Secção 4: Vantagens da utilização do direito Colchões para camas de hospital

A escolha do colchão correto para uma cama de hospital é crucial para garantir o conforto e a saúde do doente. As vantagens de utilizar um colchão hospitalar adequado incluem:

  • Conforto e cuidados melhorados para o paciente: Os colchões corretamente ajustados ajudam a aliviar a dor e a promover um melhor descanso. Uma cama de hospital com o colchão correto pode ser ajustada às necessidades do doente, melhorando o seu bem-estar geral.
  • Segurança e mobilidade: Os colchões hospitalares são concebidos para funcionar com as funções mecânicas da cama, garantindo que os doentes podem ajustar as suas posições em segurança sem que o colchão escorregue ou cause desconforto. Isto é particularmente importante quando se trata de doentes imóveis ou com movimentos limitados.
  • Longevidade e durabilidade: Os colchões hospitalares são fabricados com materiais duráveis, de qualidade médica, que podem resistir a limpezas e desinfecções frequentes. Ao contrário dos colchões normais, que podem desgastar-se rapidamente num ambiente hospitalar, os colchões hospitalares são concebidos para uma utilização a longo prazo e são mais higiénicos.

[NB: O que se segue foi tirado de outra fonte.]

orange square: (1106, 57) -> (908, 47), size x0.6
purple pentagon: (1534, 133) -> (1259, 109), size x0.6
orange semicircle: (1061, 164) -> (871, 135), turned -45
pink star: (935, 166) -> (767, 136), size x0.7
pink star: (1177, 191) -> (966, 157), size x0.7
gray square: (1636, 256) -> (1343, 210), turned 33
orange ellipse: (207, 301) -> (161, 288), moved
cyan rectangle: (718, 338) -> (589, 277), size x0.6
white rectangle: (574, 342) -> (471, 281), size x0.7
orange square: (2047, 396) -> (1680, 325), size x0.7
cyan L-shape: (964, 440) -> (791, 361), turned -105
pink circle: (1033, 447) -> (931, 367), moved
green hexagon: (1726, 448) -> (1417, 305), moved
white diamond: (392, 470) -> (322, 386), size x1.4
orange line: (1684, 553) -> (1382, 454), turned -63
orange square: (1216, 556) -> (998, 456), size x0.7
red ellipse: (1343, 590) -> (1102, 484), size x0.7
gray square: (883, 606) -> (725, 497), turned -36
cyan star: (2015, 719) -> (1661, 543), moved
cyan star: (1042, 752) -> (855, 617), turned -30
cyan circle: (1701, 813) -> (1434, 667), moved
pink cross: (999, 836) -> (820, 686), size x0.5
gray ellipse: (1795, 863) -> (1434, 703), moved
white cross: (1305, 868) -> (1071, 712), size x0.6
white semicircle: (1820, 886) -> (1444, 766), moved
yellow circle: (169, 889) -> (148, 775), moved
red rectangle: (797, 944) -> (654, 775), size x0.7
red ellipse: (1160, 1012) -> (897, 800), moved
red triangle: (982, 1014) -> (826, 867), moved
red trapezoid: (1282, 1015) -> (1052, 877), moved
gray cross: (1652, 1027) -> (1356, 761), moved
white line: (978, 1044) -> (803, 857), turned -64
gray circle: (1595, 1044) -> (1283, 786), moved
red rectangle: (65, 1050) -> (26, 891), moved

Que colchões utilizam os hospitais?

Secção 5: Considerações sobre a utilização de cuidados domiciliários

No contexto dos cuidados domiciliários, especialmente quando se trata de doentes com doenças prolongadas ou problemas de mobilidade, são frequentemente introduzidas camas hospitalares para ajudar os prestadores de cuidados a gerir as necessidades do doente. Utilizar o colchão correto nestas situações é essencial para prestar cuidados eficazes em casa.

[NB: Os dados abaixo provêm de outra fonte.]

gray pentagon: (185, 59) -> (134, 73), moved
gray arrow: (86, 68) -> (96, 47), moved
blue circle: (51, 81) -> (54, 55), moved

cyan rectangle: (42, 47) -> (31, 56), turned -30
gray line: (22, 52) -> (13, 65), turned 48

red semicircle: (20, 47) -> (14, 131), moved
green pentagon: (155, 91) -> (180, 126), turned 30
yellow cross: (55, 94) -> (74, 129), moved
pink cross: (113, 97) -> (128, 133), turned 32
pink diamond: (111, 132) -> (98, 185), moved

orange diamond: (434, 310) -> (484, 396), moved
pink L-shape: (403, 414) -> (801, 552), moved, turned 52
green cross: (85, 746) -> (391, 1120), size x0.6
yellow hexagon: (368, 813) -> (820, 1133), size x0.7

  • Utilizar camas hospitalares em casa: As camas hospitalares utilizadas em ambientes de cuidados domiciliários requerem o mesmo nível de atenção em termos de seleção de colchões. Um colchão normal pode parecer uma escolha mais económica, mas não conseguirá aliviar a pressão, proporcionar a flexibilidade e o apoio necessários para os cuidados prolongados.
  • Orçamento vs. Funcionalidade: Embora os colchões específicos para hospitais possam parecer mais caros do que os colchões normais, os seus benefícios a longo prazo para a saúde, o conforto e a segurança dos doentes ultrapassam largamente os custos. Além disso, os colchões hospitalares são frequentemente cobertos por seguros ou programas de saúde, especialmente se forem considerados clinicamente necessários.

Em conclusão, não é aconselhável utilizar qualquer colchão numa cama de hospital. As camas hospitalares foram concebidas para funcionar com colchões especializados que satisfazem as necessidades específicas dos doentes, garantindo segurança e conforto. Ao investir no colchão certo, pode melhorar a qualidade dos cuidados e prevenir complicações como as escaras, garantindo o bem-estar do doente, tanto no contexto clínico como no domiciliário.